* Data extracts *
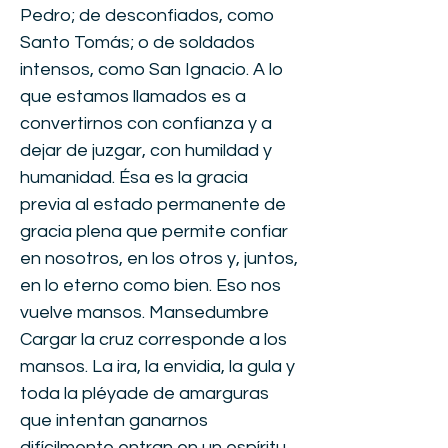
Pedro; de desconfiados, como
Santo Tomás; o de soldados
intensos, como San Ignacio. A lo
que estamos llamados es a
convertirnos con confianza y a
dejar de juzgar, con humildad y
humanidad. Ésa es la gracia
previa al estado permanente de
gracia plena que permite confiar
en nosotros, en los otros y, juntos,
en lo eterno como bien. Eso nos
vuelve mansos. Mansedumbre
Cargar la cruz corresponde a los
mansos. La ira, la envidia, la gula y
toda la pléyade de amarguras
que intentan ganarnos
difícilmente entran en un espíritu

* * *

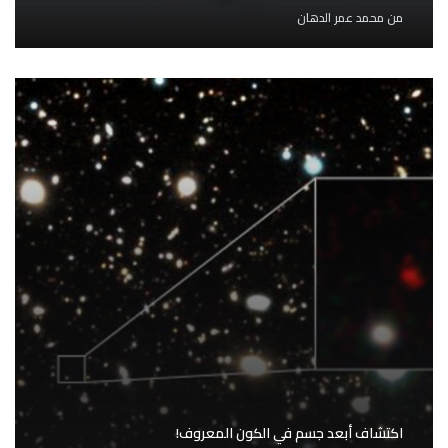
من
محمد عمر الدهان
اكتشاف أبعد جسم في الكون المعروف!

* Aim of the exercise *
Please give again the lines above between the line holding "en nosotros, en" and the line holding "difícilmente entran en un espíritu", inclusive, exactly as they are and with nothing added.

* Written response *
en nosotros, en los otros y, juntos,
en lo eterno como bien. Eso nos
vuelve mansos. Mansedumbre
Cargar la cruz corresponde a los
mansos. La ira, la envidia, la gula y
toda la pléyade de amarguras
que intentan ganarnos
difícilmente entran en un espíritu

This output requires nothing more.